It is interesting to consider what we are debating. We are debating how to end people’s term of office in the House of Lords and how they should be removed. We are not proposing giving the people of this country the power to remove them—a power that, thank goodness, the people of this country have over us. I look forward to the day, hopefully when I am still a Member of this House, when the people of this country get that power.

It is worth looking at who else has the power to remove Members of this House. In clause 30, there is a power to remove Members of the House of Lords if they commit a particular kind of criminal offence or become bankrupt.
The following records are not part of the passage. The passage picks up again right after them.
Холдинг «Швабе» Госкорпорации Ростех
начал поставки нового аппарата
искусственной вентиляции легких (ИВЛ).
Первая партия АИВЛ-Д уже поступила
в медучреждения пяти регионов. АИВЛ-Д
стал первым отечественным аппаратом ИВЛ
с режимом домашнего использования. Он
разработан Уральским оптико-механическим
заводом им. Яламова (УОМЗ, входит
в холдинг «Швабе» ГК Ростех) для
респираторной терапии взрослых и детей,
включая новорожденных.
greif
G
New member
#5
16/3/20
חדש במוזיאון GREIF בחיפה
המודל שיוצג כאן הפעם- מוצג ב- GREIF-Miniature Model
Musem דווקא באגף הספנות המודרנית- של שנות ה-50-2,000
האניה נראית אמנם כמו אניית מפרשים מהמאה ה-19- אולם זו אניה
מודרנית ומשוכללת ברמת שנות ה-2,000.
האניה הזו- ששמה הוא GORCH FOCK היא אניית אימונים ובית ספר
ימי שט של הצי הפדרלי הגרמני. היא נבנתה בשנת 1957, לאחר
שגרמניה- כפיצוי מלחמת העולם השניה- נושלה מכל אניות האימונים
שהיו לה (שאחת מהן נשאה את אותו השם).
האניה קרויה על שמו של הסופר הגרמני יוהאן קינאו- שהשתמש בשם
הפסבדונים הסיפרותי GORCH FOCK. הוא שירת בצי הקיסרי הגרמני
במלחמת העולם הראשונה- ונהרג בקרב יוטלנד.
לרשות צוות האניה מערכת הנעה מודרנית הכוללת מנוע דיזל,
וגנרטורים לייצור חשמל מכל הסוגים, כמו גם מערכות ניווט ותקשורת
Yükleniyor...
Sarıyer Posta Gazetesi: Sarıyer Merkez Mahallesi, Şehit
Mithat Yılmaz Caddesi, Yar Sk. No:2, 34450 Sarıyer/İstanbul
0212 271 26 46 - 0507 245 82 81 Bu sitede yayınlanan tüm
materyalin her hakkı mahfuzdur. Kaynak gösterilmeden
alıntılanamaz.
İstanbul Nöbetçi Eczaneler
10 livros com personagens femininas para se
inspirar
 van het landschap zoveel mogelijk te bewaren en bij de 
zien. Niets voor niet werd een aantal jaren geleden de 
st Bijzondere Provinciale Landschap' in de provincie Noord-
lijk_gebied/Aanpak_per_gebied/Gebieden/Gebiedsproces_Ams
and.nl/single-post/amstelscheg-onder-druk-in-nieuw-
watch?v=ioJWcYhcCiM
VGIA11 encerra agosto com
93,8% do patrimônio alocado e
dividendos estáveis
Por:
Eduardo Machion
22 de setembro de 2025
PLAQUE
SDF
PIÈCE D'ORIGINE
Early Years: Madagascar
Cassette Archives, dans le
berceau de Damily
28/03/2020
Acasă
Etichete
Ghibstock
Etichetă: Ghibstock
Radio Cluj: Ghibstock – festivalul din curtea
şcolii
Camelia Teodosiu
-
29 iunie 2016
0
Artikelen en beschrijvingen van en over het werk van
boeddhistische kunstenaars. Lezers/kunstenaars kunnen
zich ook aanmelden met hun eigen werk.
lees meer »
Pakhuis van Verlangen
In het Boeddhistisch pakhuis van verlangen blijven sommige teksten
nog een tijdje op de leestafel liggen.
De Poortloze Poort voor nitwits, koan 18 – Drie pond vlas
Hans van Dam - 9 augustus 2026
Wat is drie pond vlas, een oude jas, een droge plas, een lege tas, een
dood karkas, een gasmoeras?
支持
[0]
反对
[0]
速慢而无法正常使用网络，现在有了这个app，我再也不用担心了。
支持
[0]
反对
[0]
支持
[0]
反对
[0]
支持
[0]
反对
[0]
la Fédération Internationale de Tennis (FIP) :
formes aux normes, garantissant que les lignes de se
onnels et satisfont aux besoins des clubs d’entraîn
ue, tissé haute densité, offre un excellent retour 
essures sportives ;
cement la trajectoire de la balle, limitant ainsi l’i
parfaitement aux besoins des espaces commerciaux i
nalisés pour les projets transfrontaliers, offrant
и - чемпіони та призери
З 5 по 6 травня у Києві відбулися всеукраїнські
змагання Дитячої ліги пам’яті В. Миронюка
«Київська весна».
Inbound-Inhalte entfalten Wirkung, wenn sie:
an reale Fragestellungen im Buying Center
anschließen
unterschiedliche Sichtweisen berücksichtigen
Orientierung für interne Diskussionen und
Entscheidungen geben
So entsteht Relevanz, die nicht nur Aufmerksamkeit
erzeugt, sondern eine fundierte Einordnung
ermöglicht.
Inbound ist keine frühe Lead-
There is a provision that if Members of this House are sectioned under the Mental Health Act 1983, they can be removed.

Order. I ask the hon. Lady to recall that that subject would come under a clause 30 stand part debate, rather than this debate on amendment 92.

I stand corrected. I hope that this is a matter we can address very quickly, and I shall stop talking about this very sensible amendment.

I forbore to stand to catch your eye earlier, Mrs. Heal, because I wanted to listen to the hon. Member for Chichester (Mr. Tyrie) and the right hon. and learned Member for Sleaford and North Hykeham (Mr. Hogg) discuss their amendments and new clauses.

I shall maintain the spirit of consensus that has predominated in this debate, but not because I believe for one moment in the concept of appointed term peers or non-term peers. I am wholly against that concept. As most hon. Members know, I have always argued in favour of an elected second Chamber, but the amendment has some merits in the context—and only in the context—of an unreformed House and how we might limit some of the more deleterious aspects of its form and function at the moment. One thing that I have noticed about those who are elevated to another place is that they tend very quickly to believe that the process by which they were elevated must be extremely wise and sensible given the outcome, which is that they are now a Member of that House. The longer they stay in the House, the more they are convinced of that fact and the less likely they are to change.

The merit of what the hon. Member for Chichester has proposed is that it provides an envelope for that patronage to end. That must be right. It limits, at least to a certain extent, the effect of prime ministerial patronage. I also think that it would have the function of focusing those who were in that House for a limited period on the job that they were there to do. A great number of life peers, particularly those who have been recently created, seem to have only the haziest view of their function as members of a legislature, as evidenced by the fact that they rarely attend. When they do attend, it is usually on a matter that directly affects them rather than because they have any view of their function in a working democracy. The fact is that the work of the other House is carried out by a very limited number of people. All credit to those who shoulder the burden—they do a terrific job—but the fact is that many Members of the other House are rarely seen and rarely contribute.

The truth is that the less the House of Commons scrutinises legislation, the greater the burden on their lordships in their purpose of scrutiny.

Precisely so. It irritates me enormously when someone has the perks and honours associated with membership of the other House but does not do the work involved. It is sad to say that a lot of them do that. We might feel that some Members of this House, on occasions, contribute relatively little, but at least they occasionally turn up to vote. Some in the other place do not even find that that is a necessary part of their function.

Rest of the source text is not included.